I am putting you the link to the diagram and to the troubleshooting guide:
Warning !, as mentioned above the schematic is a little different from the actual drive, but nothing to worry about ..
For the troubleshooting guide, take it as an aid in trying to identify the problem but it doesn't necessarily have to be! led me astray, if you see the video you will understand!
The drive board had some oxidation marks on the edges and some small tracks, so the first thing we did was to check the continuity of these tracks and clean them to avoid further damage.
Then I checked the chips with the sockets and cleaned them too because some pins in the socket were oxidized.
Following the guide I started to see the rom and I made a new one with an eprom, but it didn't help, the current one was already working.
Checking with the oscilloscope I noticed that the processor (U1) did not show signs of life on the outputs and therefore I replaced it. I tested it with another 1541 drive and actually the 6502 was dead, unfortunately it wasn't enough to solve the drive problem.
Now I had the signals on the processor but the disk kept spinning and the light was always on.
Following the guide I focused on the logic gates that unfortunately for the drive scheme some are joined with other gates and the resulting signal is strange or not congruent with the gate logic. This made me waste time unsoldering a large number of chips which eventually turned out to be working !.
Well, still following the guide I tried on 2 of my 1541 and 1541-II drives all the chips that could give the problem of the disk always working.
damn the guide!
Here on the side you can see the work carried out .. all zoccolato! all the chips tested and obviously I had no chance to test U5 and U11 because they are not present in the other drives.
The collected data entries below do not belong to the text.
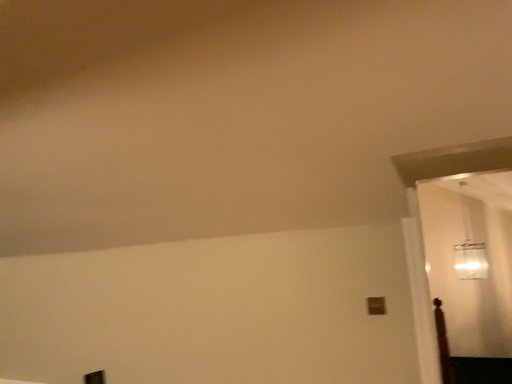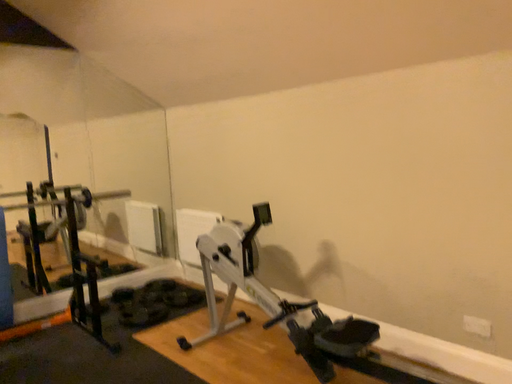 Question: Which way did the camera rotate in the video?

Choices:
 (A) rotated right
 (B) rotated left

Answer: (B) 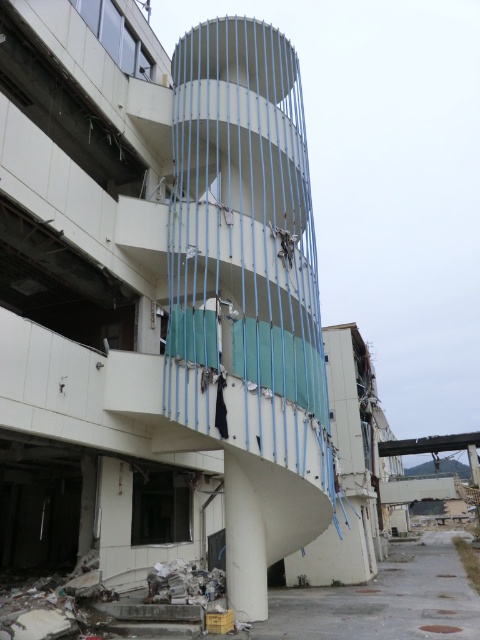 Question: Is the position of white plastic scaffolding at center more distant than that of broken concrete rubble at lower center?

Choices:
 (A) yes
 (B) no

Answer: (A)

Question: Is white plastic scaffolding at center positioned behind broken concrete rubble at lower center?

Choices:
 (A) yes
 (B) no

Answer: (A)

Question: Is white plastic scaffolding at center positioned behind broken concrete rubble at lower center?

Choices:
 (A) yes
 (B) no

Answer: (A)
Buying an external 1571 is very expensive and you pay more for it than the whole car I took !!
So with patience I took the components and waited for them to arrive,
unfortunately the WD1772 from the UK took more than a month to arrive .. such a thing never happened.
Well by changing U5 the result did not change, the LED always lit steadily, but this time by removing U11 the drive behaved correctly, while before even without this integrated it did not work.
So now I know for certain that both U5 and U11 are broken.
Nice is not it? as soon as the long-awaited WD1772 arrived I was able to restart the drive correctly, now there is only to give the mechanics a nice clean and lubricated but the most is done.
I forgot one thing, if the drive does not work the 128 does not start because when it is turned on it checks if the CP / M is present and remains so until the drive gives it an answer. In this case, either unplug it or fix it!
Tutto è bene quello che finisce bene, sono riuscito a riparare tutto il 128D e caricare programmi con il drive, che ricordo aveva ben 3 integrati guasti 🙁
2 Comments
Salve,
innanzitutto complimenti per i video pubblicati.
Ho un commodore c64 che ha funzionato fino a pochi giorni fa. Ora si accende ma lo schermo è nero. Come posso contattarvi per una eventuale riparazione?
Saluti
Vito Bianchini
Salve,
trovate il form per i scriverci nella sezione contatti del sito.